Records to use section start

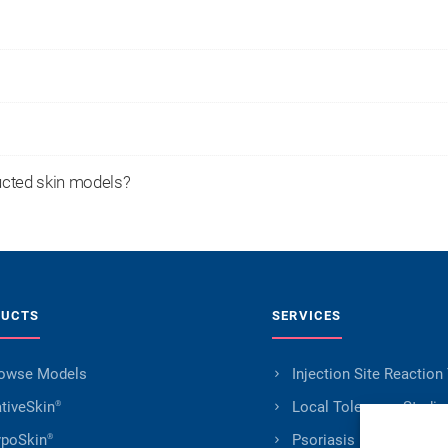
ucted skin models?
DUCTS
SERVICES
owse Models
Injection Site Reaction
tiveSkin
Local Tolerance Studie
®
poSkin
Psoriasis Research
®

Records to use section end

Work to be completed
Your answer must be the line containing "owse Models" and every line after it through the end of the records above, reproduced exactly and alone.

Exercise response
owse Models
Injection Site Reaction
tiveSkin
Local Tolerance Studie
®
poSkin
Psoriasis Research
®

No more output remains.